Minister of Petroleum Resources, Mrs. Diezani Alison-Madueke
Chineme Okafor in Abuja with agency reports
Chineme Okafor in Abuja with agency reports
The Petroleum Products Pricing Regulatory Agency (PPPRA) on Friday said
that the recent decision of the federal government to cut official
regulated pump price of petrol from N97 to N87 per litre was taken only
after it had carefully considered fundamental trends in global crude oil
market.
PPPRA said in Abuja that the announcement by the Minister of Petroleum
Resources, Mrs. Diezani Alison-Madueke last week was possible after the
government confirmed that it was able to reduce the pump price of petrol
following a consistent and diligent monitoring of market trend, since
the beginning of the current drop in crude oil price.
The Executive Secretary of PPPRA, Ahmed Farouk explained in a statement
that with the N87/litre amount announced, the government still
subsidises the pump price of petrol in favour of consumers by
N2.50/litre.
Ahmed also clarified that the price of crude oil dropped to a point
where the open market price of petrol also fell to a level where the
government considered it appropriate to relieve some of the burden
imposed on Nigerians by the knock-on effect of the dwindling price of
crude oil on the economy.
He stated that the price of crude oil averaged $62 in December, 2014
and dropped to an average of $50 per barrel in the first half of
January, 2015 and that: “It was after a consistent and diligent
monitoring of the trend, since the beginning of the current drop in
crude oil price that government was able to confirm its ability to
reduce the pump price of gasoline, commensurate with the amount
announced.”
“Even at the lowest crude oil price of $47.23 recorded on January 16,
2015, the open market price of petrol was about the same as the
erstwhile price of N97/litre.
What this means is that at the new price of N87 per liter, government is still subsidising the pump price of petrol,” Ahmed added.
What this means is that at the new price of N87 per liter, government is still subsidising the pump price of petrol,” Ahmed added.
He said on the argument that pump price should have dropped in ratio
with the about 50 per cent reduction in price of crude oil that crude
oil price was only one of the several components in deriving the pump
price of petrol.
“Therefore, there is no linear relationship between the price of crude
oil and the pump price of petrol.
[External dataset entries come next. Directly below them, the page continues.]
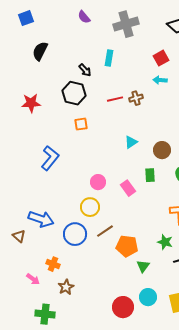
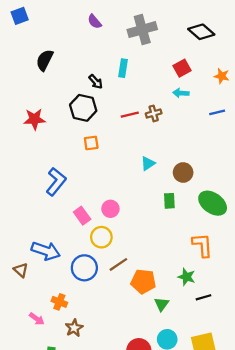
blue square: (26, 18) -> (20, 16), moved
pink rectangle: (128, 188) -> (82, 216), moved

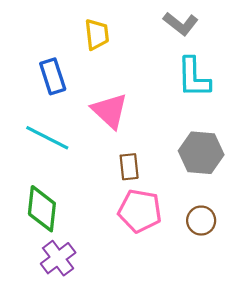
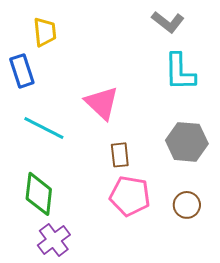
yellow trapezoid: (97, 34) -> (45, 32), moved
blue rectangle: (53, 76) -> (22, 71), moved

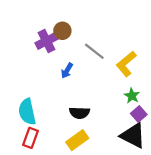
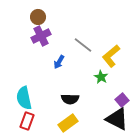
brown circle: (62, 31) -> (38, 17), moved
green star: (132, 96) -> (101, 77), moved

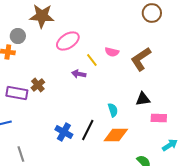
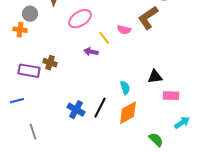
brown L-shape: (141, 59) -> (148, 18), moved
brown cross: (38, 85) -> (50, 63), turned -32
orange diamond: (116, 135) -> (128, 113), turned -30

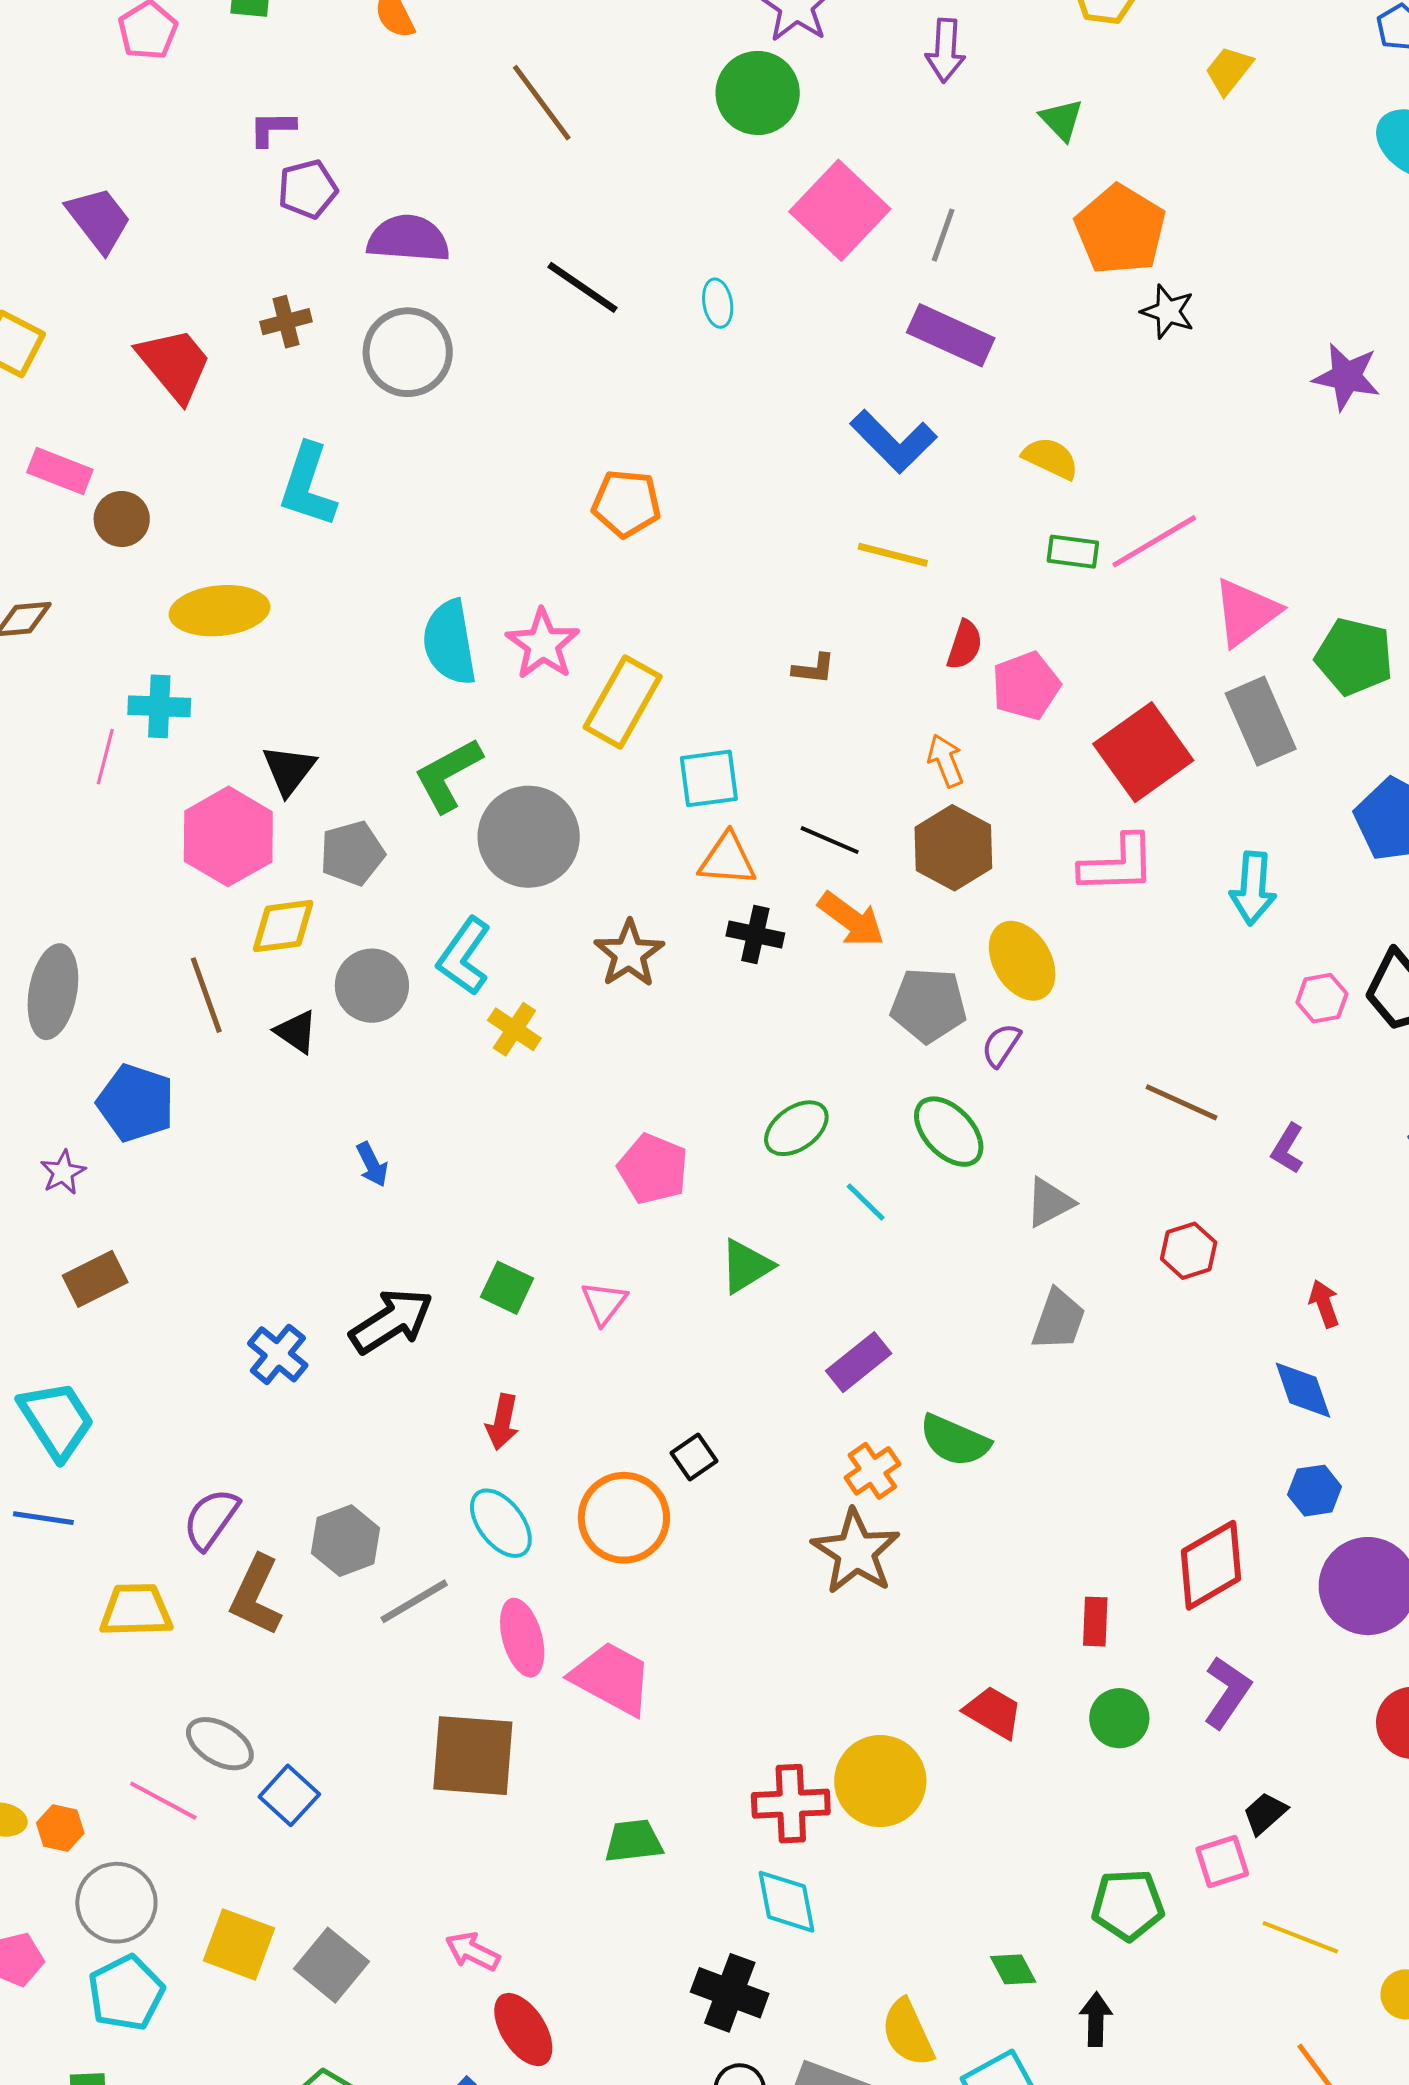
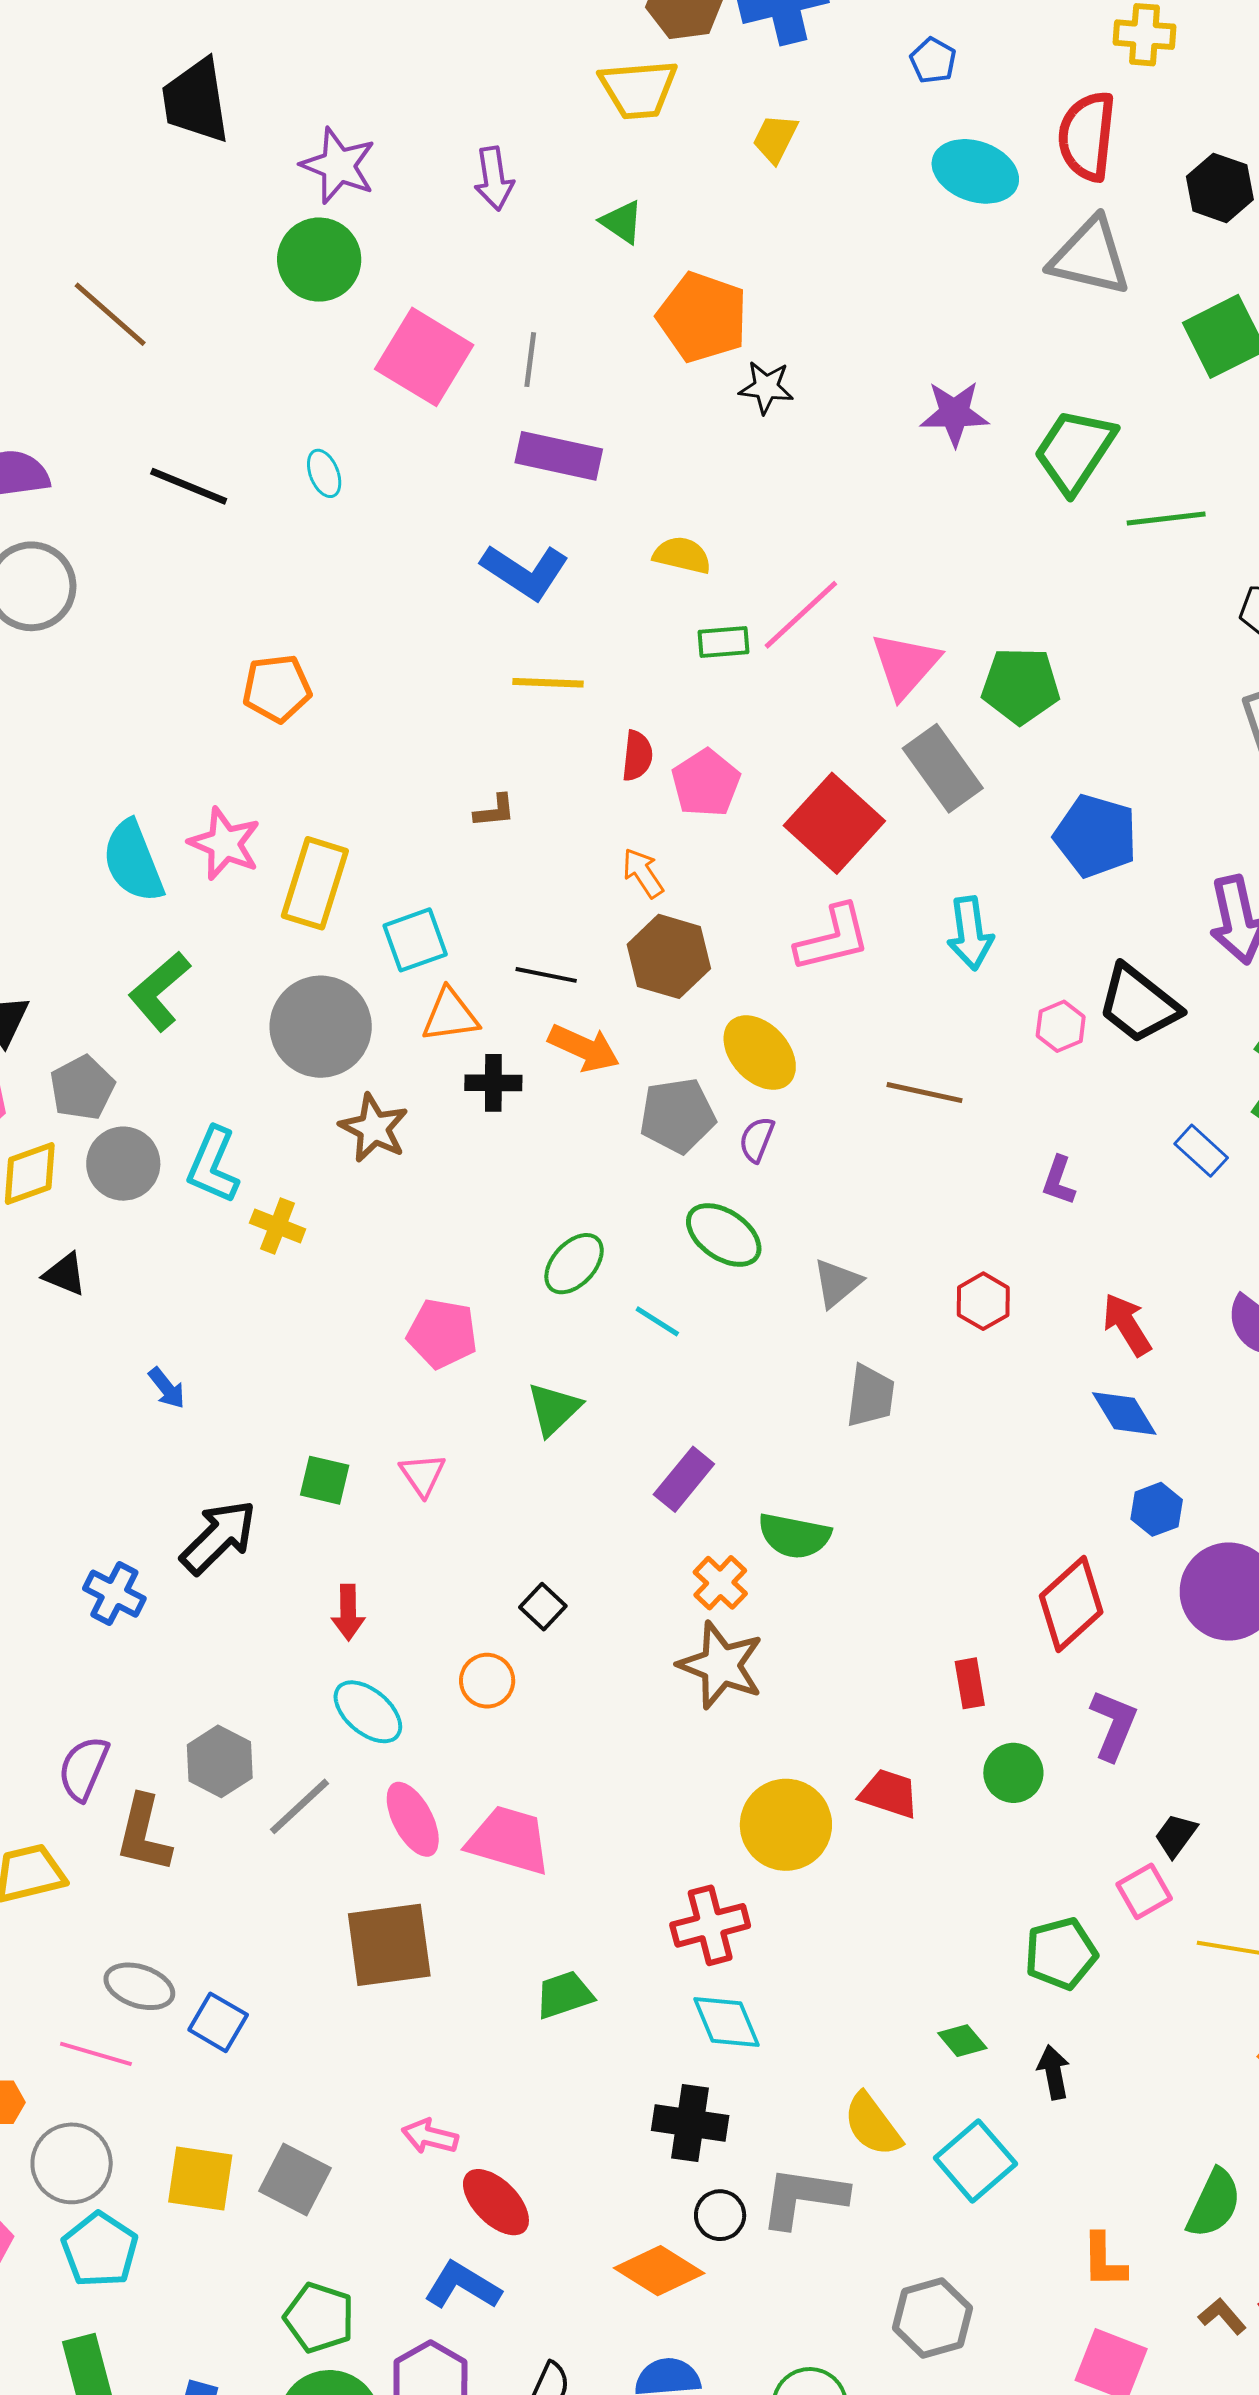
gray circle: (529, 837) -> (321, 1027), moved
gray circle: (372, 986) -> (123, 1164), moved
brown line: (1182, 1102) -> (924, 1093), moved
red arrow: (1324, 1304) -> (1127, 1325), size x1.4
orange circle: (624, 1518) -> (487, 1681), size x0.6
yellow circle: (880, 1781) -> (786, 1825), moved

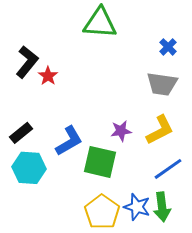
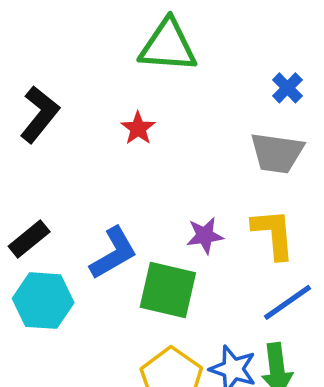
red star: (48, 76) -> (138, 128), moved
yellow L-shape: (160, 130) -> (273, 234), turned -68

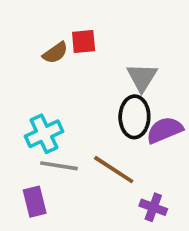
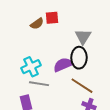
purple semicircle: (165, 130) -> (63, 65), moved
brown line: (114, 170) -> (82, 86), moved

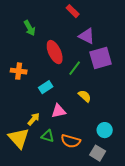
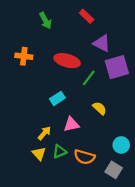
green arrow: (30, 28) -> (45, 21), moved
red ellipse: (55, 52) -> (67, 61), turned -50
orange cross: (19, 71) -> (24, 56), moved
green triangle: (48, 136) -> (60, 151), turned -40
yellow triangle: (19, 138) -> (39, 154), moved, size x0.6

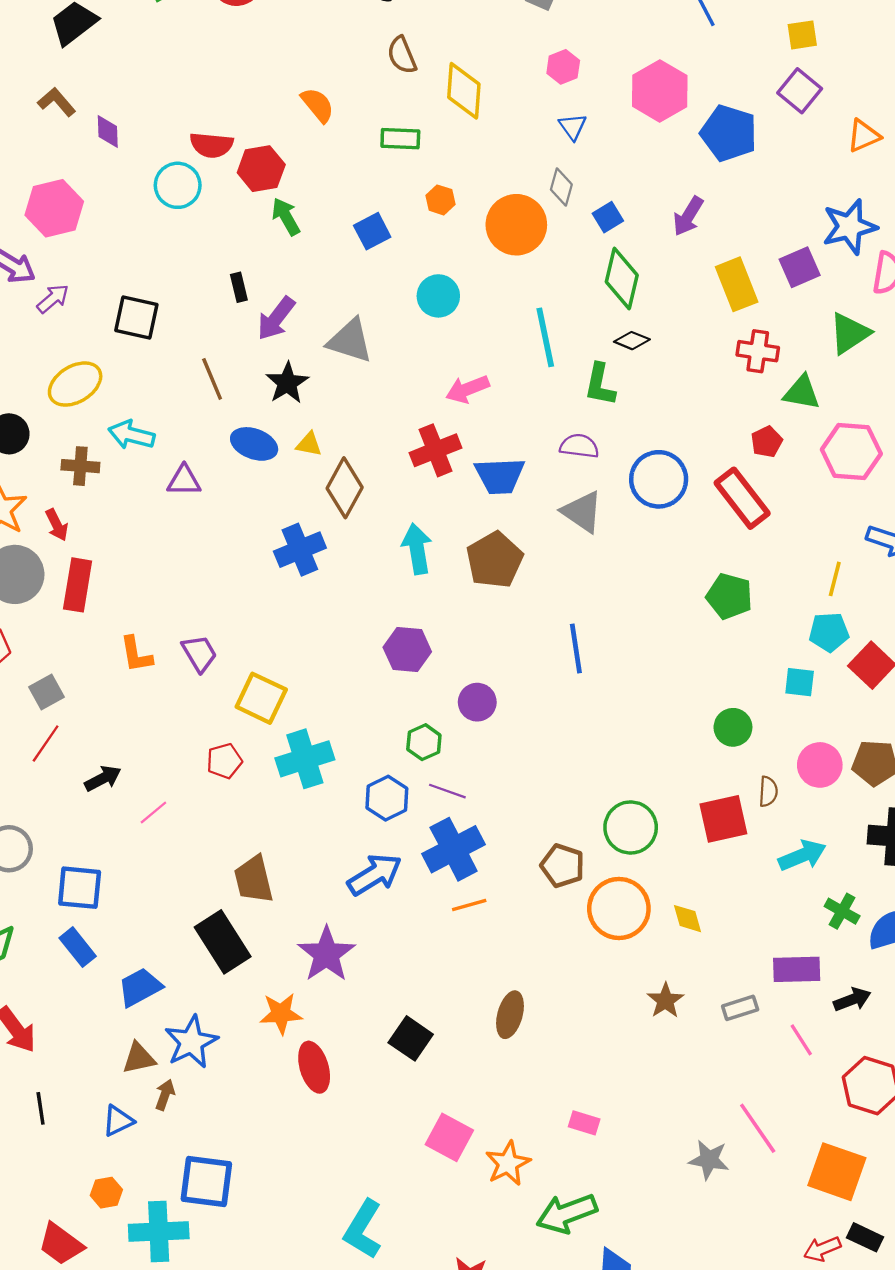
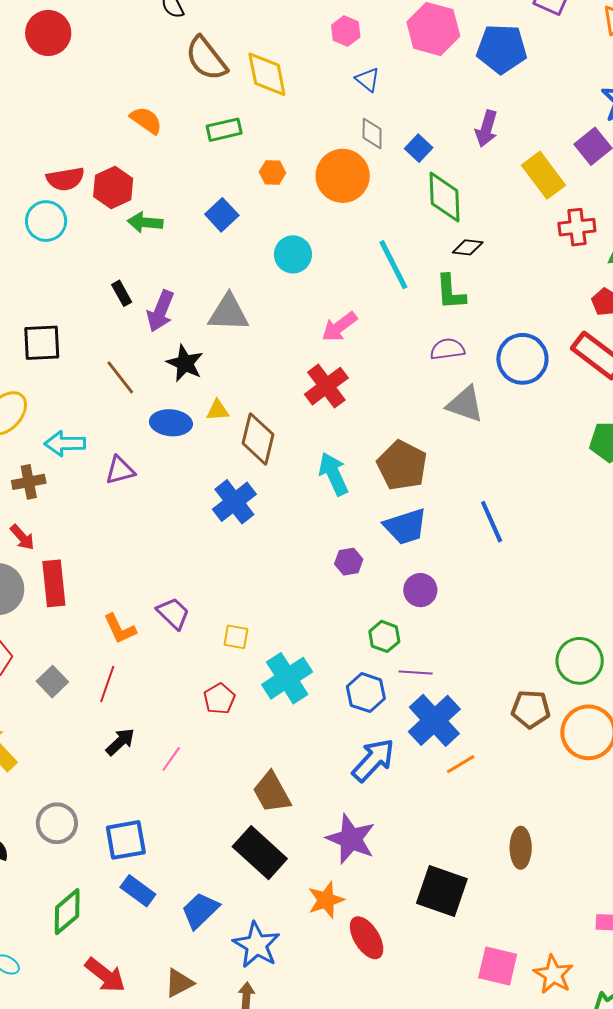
brown semicircle: (402, 55) -> (206, 58), size x1.4
green arrow: (286, 217) -> (145, 222), turned -40
blue trapezoid: (500, 476) -> (405, 527), moved
purple hexagon: (407, 650) -> (349, 562), size x0.7
yellow square: (261, 698) -> (236, 637), size x0.6
red line: (46, 743) -> (107, 684), moved
black square: (411, 1038) -> (442, 891), size x1.4
brown triangle: (139, 1058) -> (179, 983), moved

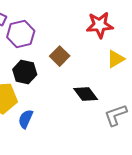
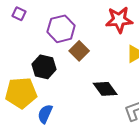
purple hexagon: (21, 34) -> (61, 29), moved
In addition, when the price of crude
oil reached its peak of $114.26 per barrel on 18 June, 2014, the open
market price of petrol was N157, but government still maintained the
regulated price of N97 per litre and subsidised the difference of N59.51
per litre,” he said.
Ahmed further noted that in determining the amount of reduction on the
pump price of petrol, government was mindful of the impact that an
upward swing in the price of crude oil would mean in the amount of
subsidy exposure.
Meanwhile, the Organisation of Petroleum Exporting Countries (OPEC) has
defended its decision not to interfere with the sliding price of crude
oil in the global market with its November decision to maintain
production output of 30 million barrels per day (mbpd).
Rising supplies and tepid global demand has led to drop in oil price
since June 2014 and the slide in prices accelerated in November after
OPEC stunned the market by deciding to maintain production at 30mbpd
rather than cutting output to stem the falls.
Reuters reported that OPEC Secretary General, Abdalla El-Badri told a
panel at the World Economic Forum (WEF) in Davos, Switzerland that
cutting output to stabilise prices was not a viable strategy for the oil
cartel, which has sought to retain market share in the face of surging
non-OPEC supply.
“If we had cut in November, we would have to cut again in March and
June and again,” El-Badri was quoted to have said, adding that,
“Non-OPEC would keep on producing and replace us.”
El-Badri also explained that the move to protect OPEC’s market share was not directed to any one country.
“It was a pure economic decision. I don’t understand, everyone is
crying (and saying this was a) decision against the US, (it is a) war
between Saudi and US. It is all nonsense. It is the logic,” he added.
The energy panel at the WEF also featured the Chief Executive of Saudi
Aramco, Khalid Al-Falih, who said the oil market would eventually
balance itself but it would take time for the supply glut to unwind.
Al-Falih was also quoted by Reuters to have said that years of elevated
oil prices, propped up by geopolitics, had driven unconventional supply
and complex projects around the world but that the bubble of fear burst
in 2014 and expectations of elevated prices in the future had been
shaken as a result.
“People will be more careful before committing large sums to the oil and gas industry,” he predicted.